Methods: Four siRNAs targeting the polymerase (L) gene of the Zaire species of EBOV (ZEBOV) were either complexed with polyethylenimine (PEI) or formulated in stable nucleic acid-lipid particles (SNALPs). Guinea pigs were treated with these siRNAs either before or after lethal ZEBOV challenge.

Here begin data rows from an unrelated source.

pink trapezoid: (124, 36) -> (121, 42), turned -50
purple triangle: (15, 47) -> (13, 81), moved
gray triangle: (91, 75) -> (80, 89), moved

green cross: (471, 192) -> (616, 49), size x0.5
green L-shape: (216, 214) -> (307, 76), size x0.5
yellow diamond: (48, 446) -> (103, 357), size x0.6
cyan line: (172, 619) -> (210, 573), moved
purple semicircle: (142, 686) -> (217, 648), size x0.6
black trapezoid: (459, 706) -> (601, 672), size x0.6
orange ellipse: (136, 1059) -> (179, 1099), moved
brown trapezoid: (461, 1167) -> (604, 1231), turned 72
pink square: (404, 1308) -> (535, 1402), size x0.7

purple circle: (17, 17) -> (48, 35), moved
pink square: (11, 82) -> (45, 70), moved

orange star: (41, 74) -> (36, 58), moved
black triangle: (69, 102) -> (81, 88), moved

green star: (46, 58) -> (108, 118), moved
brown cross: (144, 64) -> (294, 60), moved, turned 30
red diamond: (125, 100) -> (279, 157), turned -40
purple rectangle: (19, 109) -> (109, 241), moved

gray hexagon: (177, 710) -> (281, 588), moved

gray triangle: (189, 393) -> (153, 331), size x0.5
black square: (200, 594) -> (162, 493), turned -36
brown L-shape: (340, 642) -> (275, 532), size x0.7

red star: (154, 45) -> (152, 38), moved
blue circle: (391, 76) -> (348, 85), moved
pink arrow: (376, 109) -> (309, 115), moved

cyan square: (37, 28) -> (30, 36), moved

Results: Treatment of guinea pigs with a pool of the L gene-specific siRNAs delivered by PEI polyplexes reduced plasma viremia levels and partially protected the animals from death when administered shortly before the ZEBOV challenge. Evaluation of the same pool of siRNAs delivered using SNALPs proved that this system was more efficacious, as it completely protected guinea pigs against viremia and death when administered shortly after the ZEBOV challenge. Additional experiments showed that 1 of the 4 siRNAs alone could completely protect guinea pigs from a lethal ZEBOV challenge.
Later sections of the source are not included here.